A White House spokesman, Scott McClellan, said Iran’s clerics “continue to show that Iran is moving in the wrong direction.” This is “a regime that needs to be building confidence with the international community,” but it is moving in the opposite direction, he said.

Washington will talk “about the way forward with the other members of the Security Council and Germany,” Mr. McClellan added. Although not a current member of the council, Germany is leading the European diplomatic efforts on Iran, along with France and Britain.

America has kept the military option on the table, but President Bush has pushed for diplomatic efforts instead. Asked about reports over the weekend that there were advanced Pentagon plans for attacks against Iran’s nuclear facilities, Defense Secretary Rumsfeld said yesterday, “It is certainly not useful to get into fantasyland.”

Reprinted here with permission from The New York Sun. Visit the website at NYSun.com.


1.  Who is Mohamed ElBaradei?  What is the International Atomic Energy Agency (IAEA)?  What is the purpose of the IAEA according to its website?

2.  Who are the mullahs?  What authority do they have in Iran?  What announcement did the mullah’s make yesterday?

3.  What had the U.N. Security Council required of Iran recently, as explained in paragraph 14?

4.  What did Iranian President Ahmadinejad stress about Iran’s nuclear program?  What information would lead you to believe that Mr. Ahmadinejad’s remarks are not true?

5.  What two options does the world have for stopping Iran from building nuclear weapons?  How effective has the U.N. been thus far in causing Iran to end its nuclear program?

6.  An IAEA official said the agency was not immediately able to verify yesterday’s announcement that Iranian scientists have succeeded in enriching uranium.  Does it matter if the scientists’ claim is true or not?  Explain your answer.

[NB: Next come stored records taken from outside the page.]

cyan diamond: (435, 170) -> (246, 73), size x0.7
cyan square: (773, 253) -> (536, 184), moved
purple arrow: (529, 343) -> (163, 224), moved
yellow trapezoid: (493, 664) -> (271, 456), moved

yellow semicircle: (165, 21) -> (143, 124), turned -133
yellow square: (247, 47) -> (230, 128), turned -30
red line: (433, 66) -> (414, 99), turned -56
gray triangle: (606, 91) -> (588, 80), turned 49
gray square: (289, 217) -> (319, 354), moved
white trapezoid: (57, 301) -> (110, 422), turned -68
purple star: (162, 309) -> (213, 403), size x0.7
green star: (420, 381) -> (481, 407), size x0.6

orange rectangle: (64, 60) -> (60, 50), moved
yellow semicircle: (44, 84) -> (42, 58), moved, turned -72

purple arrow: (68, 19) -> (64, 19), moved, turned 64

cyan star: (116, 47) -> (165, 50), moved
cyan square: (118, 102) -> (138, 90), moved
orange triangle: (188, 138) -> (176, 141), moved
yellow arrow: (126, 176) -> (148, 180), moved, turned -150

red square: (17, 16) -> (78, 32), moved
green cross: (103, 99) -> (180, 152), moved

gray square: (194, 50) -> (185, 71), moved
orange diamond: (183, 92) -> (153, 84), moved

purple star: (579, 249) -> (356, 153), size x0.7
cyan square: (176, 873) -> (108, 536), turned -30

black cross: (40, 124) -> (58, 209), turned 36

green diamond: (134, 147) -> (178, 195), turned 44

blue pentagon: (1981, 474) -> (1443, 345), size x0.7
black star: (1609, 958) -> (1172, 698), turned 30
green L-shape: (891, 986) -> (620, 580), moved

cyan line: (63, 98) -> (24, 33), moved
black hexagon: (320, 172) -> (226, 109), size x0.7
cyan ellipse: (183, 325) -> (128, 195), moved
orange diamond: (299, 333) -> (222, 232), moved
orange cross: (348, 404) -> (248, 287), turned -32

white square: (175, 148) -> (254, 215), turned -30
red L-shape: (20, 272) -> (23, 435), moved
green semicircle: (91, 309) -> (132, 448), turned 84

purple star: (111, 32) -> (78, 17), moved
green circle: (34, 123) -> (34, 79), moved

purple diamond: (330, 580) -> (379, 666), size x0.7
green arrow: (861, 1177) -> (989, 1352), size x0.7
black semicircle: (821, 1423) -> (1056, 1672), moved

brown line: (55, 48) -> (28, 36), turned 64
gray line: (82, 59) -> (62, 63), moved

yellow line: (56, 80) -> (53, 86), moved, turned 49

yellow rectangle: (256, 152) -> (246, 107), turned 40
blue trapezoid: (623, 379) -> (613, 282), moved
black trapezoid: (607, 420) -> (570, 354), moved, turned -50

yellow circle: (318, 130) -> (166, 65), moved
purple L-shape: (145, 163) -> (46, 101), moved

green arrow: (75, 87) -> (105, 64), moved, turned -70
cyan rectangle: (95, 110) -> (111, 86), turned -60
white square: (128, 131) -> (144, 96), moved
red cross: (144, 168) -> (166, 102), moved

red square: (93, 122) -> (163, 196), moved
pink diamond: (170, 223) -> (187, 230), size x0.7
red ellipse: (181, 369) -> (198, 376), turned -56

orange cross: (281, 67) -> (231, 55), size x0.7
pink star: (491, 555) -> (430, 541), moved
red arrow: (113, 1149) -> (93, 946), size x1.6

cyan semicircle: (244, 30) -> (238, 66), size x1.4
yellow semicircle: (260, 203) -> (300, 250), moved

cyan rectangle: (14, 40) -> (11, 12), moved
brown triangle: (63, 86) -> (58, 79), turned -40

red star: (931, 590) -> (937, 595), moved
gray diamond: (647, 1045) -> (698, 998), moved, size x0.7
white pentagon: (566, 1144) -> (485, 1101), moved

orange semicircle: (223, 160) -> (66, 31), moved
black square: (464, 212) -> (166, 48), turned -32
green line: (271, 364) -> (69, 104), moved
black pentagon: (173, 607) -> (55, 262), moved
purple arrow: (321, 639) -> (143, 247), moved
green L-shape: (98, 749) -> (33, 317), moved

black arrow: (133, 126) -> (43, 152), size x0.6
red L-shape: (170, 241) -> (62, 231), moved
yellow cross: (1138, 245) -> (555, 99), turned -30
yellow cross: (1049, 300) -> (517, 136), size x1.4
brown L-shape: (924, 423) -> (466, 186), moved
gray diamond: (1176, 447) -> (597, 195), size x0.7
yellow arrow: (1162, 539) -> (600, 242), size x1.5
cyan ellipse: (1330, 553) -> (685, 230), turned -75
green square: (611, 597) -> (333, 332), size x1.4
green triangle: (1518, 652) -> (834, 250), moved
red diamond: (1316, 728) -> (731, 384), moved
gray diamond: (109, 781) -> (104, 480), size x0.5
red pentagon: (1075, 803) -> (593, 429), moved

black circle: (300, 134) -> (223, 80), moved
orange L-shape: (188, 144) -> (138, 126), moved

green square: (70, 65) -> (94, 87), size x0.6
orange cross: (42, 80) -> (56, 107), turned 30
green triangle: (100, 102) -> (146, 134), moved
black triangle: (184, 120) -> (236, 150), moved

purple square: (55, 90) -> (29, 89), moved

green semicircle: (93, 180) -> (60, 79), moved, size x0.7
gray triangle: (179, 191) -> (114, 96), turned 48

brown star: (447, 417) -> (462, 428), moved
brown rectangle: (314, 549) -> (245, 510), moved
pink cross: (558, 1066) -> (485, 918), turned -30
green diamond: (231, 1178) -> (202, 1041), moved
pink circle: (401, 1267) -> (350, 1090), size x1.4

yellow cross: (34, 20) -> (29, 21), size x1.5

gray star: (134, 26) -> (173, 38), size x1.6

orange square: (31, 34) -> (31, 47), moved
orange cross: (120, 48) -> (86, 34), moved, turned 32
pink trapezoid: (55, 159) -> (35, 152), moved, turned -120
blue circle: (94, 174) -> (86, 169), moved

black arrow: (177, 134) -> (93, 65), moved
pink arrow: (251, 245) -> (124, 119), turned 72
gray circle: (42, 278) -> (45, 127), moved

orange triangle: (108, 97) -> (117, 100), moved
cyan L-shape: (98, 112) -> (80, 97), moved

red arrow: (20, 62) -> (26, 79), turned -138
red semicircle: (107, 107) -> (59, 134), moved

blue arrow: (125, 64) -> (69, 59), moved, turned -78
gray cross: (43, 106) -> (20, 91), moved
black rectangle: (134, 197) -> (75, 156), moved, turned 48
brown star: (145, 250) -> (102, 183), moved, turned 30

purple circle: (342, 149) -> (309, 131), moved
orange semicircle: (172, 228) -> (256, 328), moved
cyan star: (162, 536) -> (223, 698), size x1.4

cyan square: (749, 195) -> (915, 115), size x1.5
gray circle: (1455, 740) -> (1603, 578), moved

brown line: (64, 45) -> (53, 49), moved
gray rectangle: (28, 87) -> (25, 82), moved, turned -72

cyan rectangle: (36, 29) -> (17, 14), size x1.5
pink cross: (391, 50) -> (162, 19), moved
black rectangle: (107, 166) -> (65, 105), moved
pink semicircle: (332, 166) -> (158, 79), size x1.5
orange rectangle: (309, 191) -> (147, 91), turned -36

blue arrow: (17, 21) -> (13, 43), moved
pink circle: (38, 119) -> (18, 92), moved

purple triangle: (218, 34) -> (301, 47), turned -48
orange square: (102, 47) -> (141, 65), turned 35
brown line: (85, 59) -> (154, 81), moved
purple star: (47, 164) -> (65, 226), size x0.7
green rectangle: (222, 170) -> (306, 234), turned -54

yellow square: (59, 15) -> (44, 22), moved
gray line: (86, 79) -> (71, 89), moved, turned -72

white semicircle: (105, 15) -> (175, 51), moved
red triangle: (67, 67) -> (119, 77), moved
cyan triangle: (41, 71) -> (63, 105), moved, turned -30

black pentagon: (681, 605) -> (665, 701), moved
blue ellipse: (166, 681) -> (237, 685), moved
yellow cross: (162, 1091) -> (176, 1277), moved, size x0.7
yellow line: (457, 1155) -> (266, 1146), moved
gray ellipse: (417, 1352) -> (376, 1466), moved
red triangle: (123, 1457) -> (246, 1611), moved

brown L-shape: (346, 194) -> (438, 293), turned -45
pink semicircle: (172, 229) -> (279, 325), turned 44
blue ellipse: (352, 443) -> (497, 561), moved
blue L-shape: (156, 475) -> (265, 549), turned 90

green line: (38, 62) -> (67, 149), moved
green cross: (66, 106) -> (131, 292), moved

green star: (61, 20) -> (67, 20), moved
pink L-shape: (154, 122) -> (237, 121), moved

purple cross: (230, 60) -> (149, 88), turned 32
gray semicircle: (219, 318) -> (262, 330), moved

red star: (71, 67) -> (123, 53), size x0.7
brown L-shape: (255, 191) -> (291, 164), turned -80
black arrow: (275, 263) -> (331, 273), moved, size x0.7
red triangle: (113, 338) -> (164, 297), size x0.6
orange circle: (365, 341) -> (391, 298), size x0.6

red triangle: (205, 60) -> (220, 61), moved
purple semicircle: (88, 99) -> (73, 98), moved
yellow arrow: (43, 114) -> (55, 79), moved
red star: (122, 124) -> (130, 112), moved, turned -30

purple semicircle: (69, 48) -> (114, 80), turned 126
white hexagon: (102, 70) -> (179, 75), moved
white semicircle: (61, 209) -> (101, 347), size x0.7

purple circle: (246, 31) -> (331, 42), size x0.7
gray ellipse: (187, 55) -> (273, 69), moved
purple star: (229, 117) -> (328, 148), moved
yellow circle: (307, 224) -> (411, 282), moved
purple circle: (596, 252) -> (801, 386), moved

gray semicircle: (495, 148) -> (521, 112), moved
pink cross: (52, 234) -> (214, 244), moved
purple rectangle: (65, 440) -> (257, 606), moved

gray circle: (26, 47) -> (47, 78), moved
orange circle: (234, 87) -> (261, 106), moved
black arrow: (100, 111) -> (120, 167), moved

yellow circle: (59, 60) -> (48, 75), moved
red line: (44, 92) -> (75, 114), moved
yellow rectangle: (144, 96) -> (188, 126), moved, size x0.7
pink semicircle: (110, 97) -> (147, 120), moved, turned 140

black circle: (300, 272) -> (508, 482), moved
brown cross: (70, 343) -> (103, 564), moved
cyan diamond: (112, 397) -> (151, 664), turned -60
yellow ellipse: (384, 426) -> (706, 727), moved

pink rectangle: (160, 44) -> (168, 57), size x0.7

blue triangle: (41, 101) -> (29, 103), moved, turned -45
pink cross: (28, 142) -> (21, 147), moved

Iran’s 20 year secret nuclear program was discovered in 2002.  Iran says its program is for fuel purposes only, but it has been working on uranium enrichment, which is used to make nuclear bombs.  Under the  NPT (Non Proliferation Treaty), countries are not allowed to make nuclear weapons. In September 2005, the U.S. attempted to get the UN’s IFEA (International Atomic Energy Agency) to refer Iran to the UN Security Council with the hope that if Iran did not stop their work, the Security Council would impose sanctions on Iran to force them to comply with the NPT.  The Security Council recently told Iran to stop all enrichment activities (used to make nuclear weapons).